Joan Laporta, presidente del Barça, quiere a Bernardo Silva. También Deco, el director de fútbol, quien ya ha pactado las condiciones contractuales del futbolista con su representante, Jorge Mendes. El problema no es el deseo del Atlético y de otros clubes. El único obstáculo, de momento, es Hansi Flick.
Casadó, en venta
El técnico alemán también asume que Bernardo Silva, que acaba contrato con el Manchester City el 30 de junio, será un buen fichaje para el Barça. El internacional portugués puede jugar como mediapunta o como extremo. Es un jugador muy técnico que debería adaptarse perfectamente al modelo futbolístico barcelonista. Flick, sin embargo, pide que antes salga un jugador.
Marc Casadó, durante el Barça-Valencia
Marc Casadó tiene muchos números para salir del Barça. Su protagonismo ha menguado en el curso actual. Ha sido más suplente que titular. Más revulsivo que pieza básica. Y su representante, que también es Jorge Mendes, maneja tres ofertas interesantes. Un equipo que puja por él es de Arabia Saudí. Los otros son el Atlético de Madrid y el Mónaco.
Roony busca una salida
El Barça espera ingresar unos 20 millones de euros por la venta de Casadó. También está en el escaparate Roony Bardghji, descontento con los pocos minutos que ha tenido en el equipo de Flick. El extremo podría ser cedido o vendido, con opción de recompra, y también facilitaría la llegada de Bernardo Silva.
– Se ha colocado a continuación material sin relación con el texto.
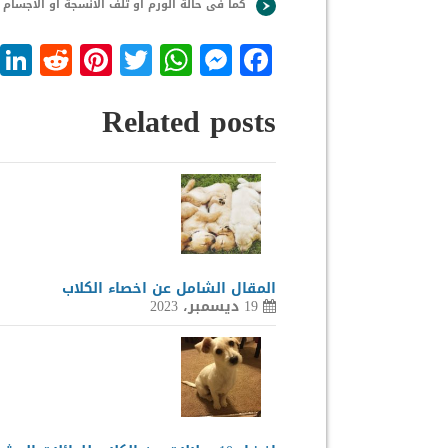
كما فى حالة الورم او تلف الانسجة او الاجسام 
dit
nterest
WhatsApp
Twitter
Messenger
Facebook
Related posts
المقال الشامل عن اخصاء الكلاب
19 ديسمبر، 2023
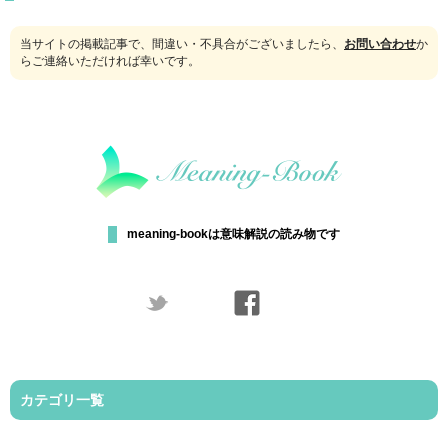
当サイトの掲載記事で、間違い・不具合がございましたら、
お問い合わせ
か
らご連絡いただければ幸いです。
meaning-bookは意味解説の読み物です
カテゴリ一覧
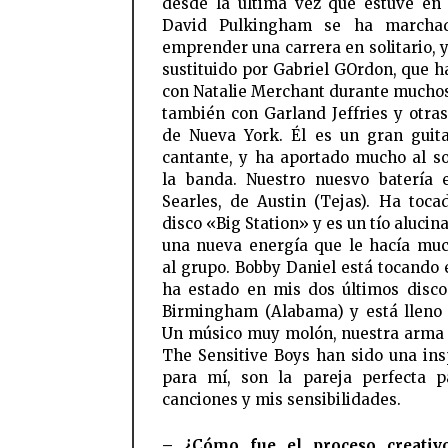
desde la última vez que estuve en
David Pulkingham se ha marcha
emprender una carrera en solitario, y
sustituido por Gabriel GOrdon, que h
con Natalie Merchant durante muchos
también con Garland Jeffries y otra
de Nueva York. Él es un gran guita
cantante, y ha aportado mucho al s
la banda. Nuestro nuesvo batería 
Searles, de Austin (Tejas). Ha toca
disco «Big Station» y es un tío alucin
una nueva energía que le hacía muc
al grupo. Bobby Daniel está tocando e
ha estado en mis dos últimos disco
Birmingham (Alabama) y está lleno 
Un músico muy molón, nuestra arma 
The Sensitive Boys han sido una ins
para mí, son la pareja perfecta 
canciones y mis sensibilidades.
– ¿Cómo fue el proceso creativ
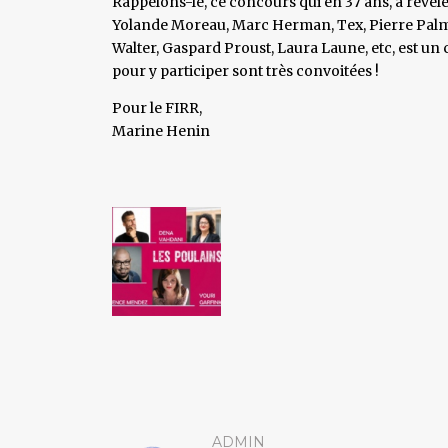
Rappelons-le, ce concours qui en 37 ans, a révélé
Yolande Moreau, Marc Herman, Tex, Pierre Palma
Walter, Gaspard Proust, Laura Laune, etc, est un
pour y participer sont très convoitées !
Pour le FIRR,
Marine Henin
ADMIN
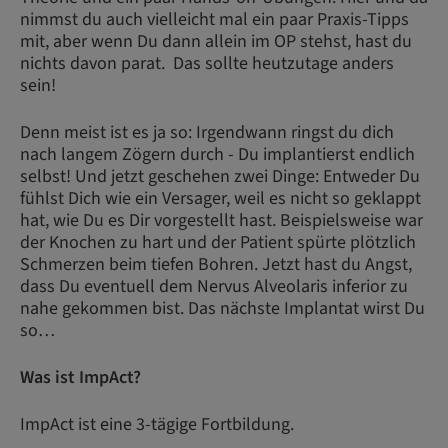
nimmst du auch vielleicht mal ein paar Praxis-Tipps
mit, aber wenn Du dann allein im OP stehst, hast du
nichts davon parat. Das sollte heutzutage anders
sein!
Denn meist ist es ja so: Irgendwann ringst du dich
nach langem Zögern durch - Du implantierst endlich
selbst! Und jetzt geschehen zwei Dinge: Entweder Du
fühlst Dich wie ein Versager, weil es nicht so geklappt
hat, wie Du es Dir vorgestellt hast. Beispielsweise war
der Knochen zu hart und der Patient spürte plötzlich
Schmerzen beim tiefen Bohren. Jetzt hast du Angst,
dass Du eventuell dem Nervus Alveolaris inferior zu
nahe gekommen bist. Das nächste Implantat wirst Du
so…
Was ist ImpAct?
ImpAct ist eine 3-tägige Fortbildung.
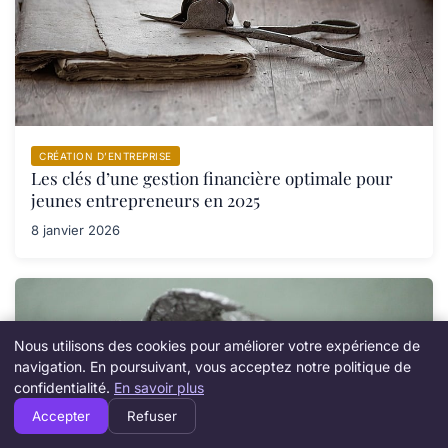
CRÉATION D’ENTREPRISE
Les clés d’une gestion financière optimale pour
jeunes entrepreneurs en 2025
8 janvier 2026
Nous utilisons des cookies pour améliorer votre expérience de
navigation. En poursuivant, vous acceptez notre politique de
confidentialité.
En savoir plus
Accepter
Refuser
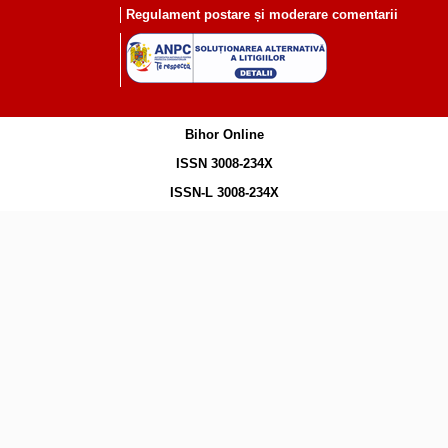
Regulament postare și moderare comentarii
Bihor Online
ISSN 3008-234X
ISSN-L 3008-234X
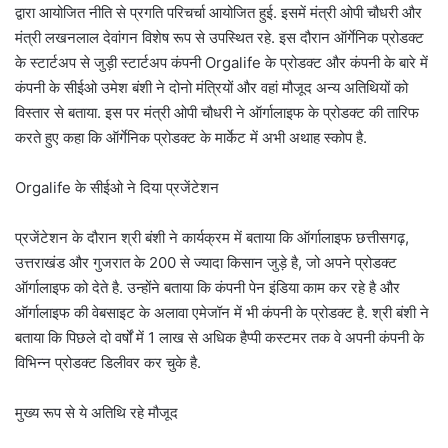
द्वारा आयोजित नीति से प्रगति परिचर्चा आयोजित हुई. इसमें मंत्री ओपी चौधरी और
मंत्री लखनलाल देवांगन विशेष रूप से उपस्थित रहे. इस दौरान ऑर्गेनिक प्रोडक्ट
के स्टार्टअप से जुड़ी स्टार्टअप कंपनी Orgalife के प्रोडक्ट और कंपनी के बारे में
कंपनी के सीईओ उमेश बंशी ने दोनो मंत्रियों और वहां मौजूद अन्य अतिथियों को
विस्तार से बताया. इस पर मंत्री ओपी चौधरी ने ऑर्गालाइफ के प्रोडक्ट की तारिफ
करते हुए कहा कि ऑर्गेनिक प्रोडक्ट के मार्केट में अभी अथाह स्कोप है.
Orgalife के सीईओ ने दिया प्रजेंटेशन
प्रजेंटेशन के दौरान श्री बंशी ने कार्यक्रम में बताया कि ऑर्गालाइफ छत्तीसगढ़,
उत्तराखंड और गुजरात के 200 से ज्यादा किसान जुड़े है, जो अपने प्रोडक्ट
ऑर्गालाइफ को देते है. उन्होंने बताया कि कंपनी पेन इंडिया काम कर रहे है और
ऑर्गालाइफ की वेबसाइट के अलावा एमेजॉन में भी कंपनी के प्रोडक्ट है. श्री बंशी ने
बताया कि पिछले दो वर्षों में 1 लाख से अधिक हैप्पी कस्टमर तक वे अपनी कंपनी के
विभिन्न प्रोडक्ट डिलीवर कर चुके है.
मुख्य रूप से ये अतिथि रहे मौजूद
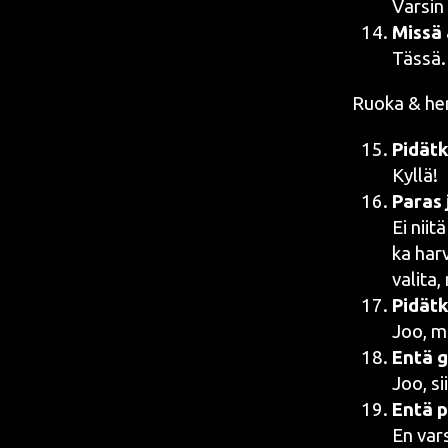
Var­sin
Mis­sä 
Tässä
Ruo­ka & he
Pidät­k
Kyllä!
Paras j
Ei nii­
ka har­v
vali­ta
Pidät­
Joo, m
Entä gl
Joo, sii
Entä pi
En vars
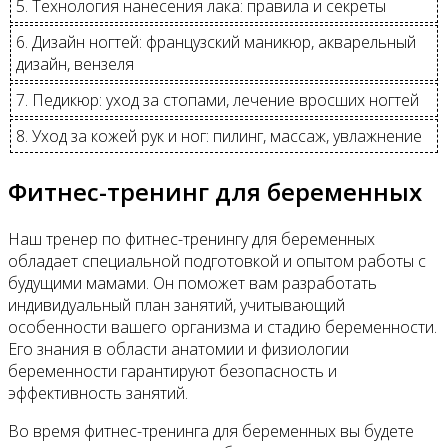
5. Технология нанесения лака: правила и секреты
6. Дизайн ногтей: французский маникюр, акварельный
дизайн, вензеля
7. Педикюр: уход за стопами, лечение вросших ногтей
8. Уход за кожей рук и ног: пилинг, массаж, увлажнение
Фитнес-тренинг для беременных
Наш тренер по фитнес-тренингу для беременных
обладает специальной подготовкой и опытом работы с
будущими мамами. Он поможет вам разработать
индивидуальный план занятий, учитывающий
особенности вашего организма и стадию беременности.
Его знания в области анатомии и физиологии
беременности гарантируют безопасность и
эффективность занятий.
Во время фитнес-тренинга для беременных вы будете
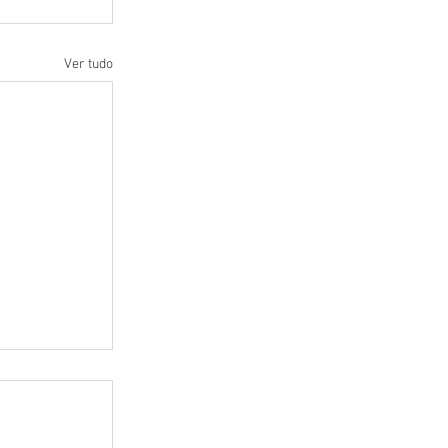
Ver tudo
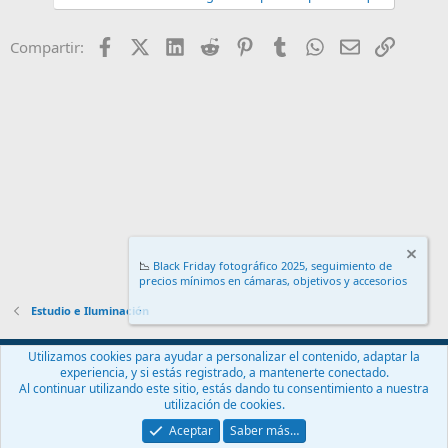
Facebook
X (Twitter)
LinkedIn
Reddit
Pinterest
Tumblr
WhatsApp
Email
Enlace
Compartir:
📉
Black Friday fotográfico 2025, seguimiento de
precios mínimos en cámaras, objetivos y accesorios
.
Estudio e Iluminación
Español (ES)
Utilizamos cookies para ayudar a personalizar el contenido, adaptar la
experiencia, y si estás registrado, a mantenerte conectado.
Contáctanos
Términos y reglas
Política de privacidad
Ayuda
Al continuar utilizando este sitio, estás dando tu consentimiento a nuestra
Inicio
R
utilización de cookies.
S
S
Aceptar
Saber más…
®
Community platform by XenForo
© 2010-2024 XenForo Ltd.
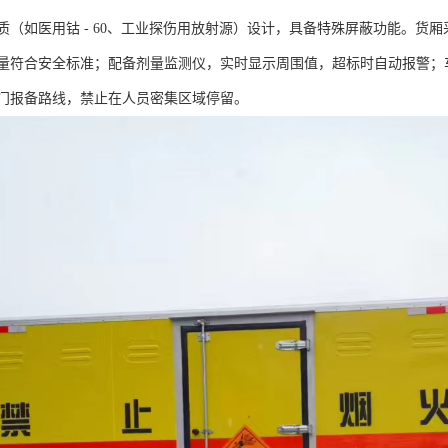
质（如医用钴 - 60、工业探伤用放射源）设计，具备特殊屏蔽功能。货
量符合安全标准；配备剂量监测仪，实时显示周围值，超标时自动报警；车
门报备路线，禁止在人员密集区域停留。​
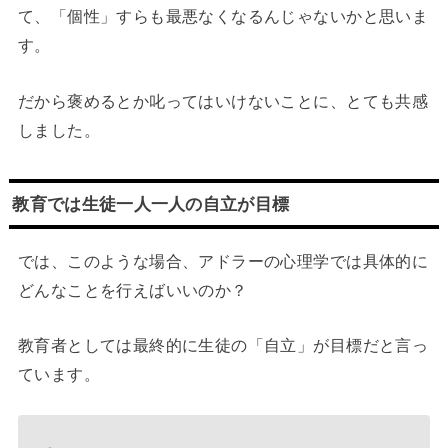
て、「個性」すらも最悪なくなるんじゃないかと思いま
す。
だから褒めるとか叱ってはいけないことに、とても共感
しました。
教育では生徒一人一人の自立が目標
では、このような場合、アドラーの心理学では具体的に
どんなことを行えばいいのか？
教育者としては最終的に生徒の「自立」が目標だと言っ
ています。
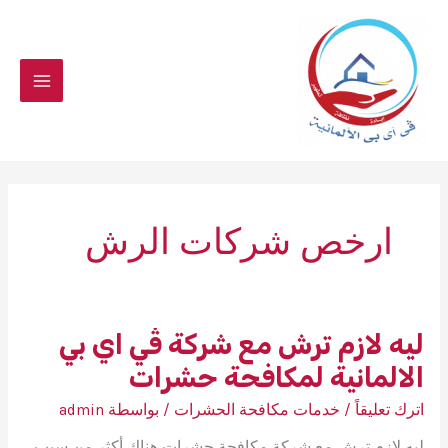
خطي
لى
لمحتوى
ارخص شركات الرش
ليه لازم ترش مع شركة ڤي اي بي
الالمانية لمكافحة حشرات
اترك تعليقاً
/
خدمات مكافحة الحشرات
/ بواسطة
admin
ليه لازم ترش مع شركة مكافحة حشرات هناك أكثر من سبب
Roony Bardghji controla el balón durante el Osasuna-Barça
Con Bernardo Silva, el Barça reforzaría su perfil más ofensivo, a la espera del deseado delantero centro. El club ya ha presentado la primera oferta por Julián Álvarez, el gran objetivo de Laporta, Deco y Flick en el mercado de verano. Su precio supera los 100 millones de euros.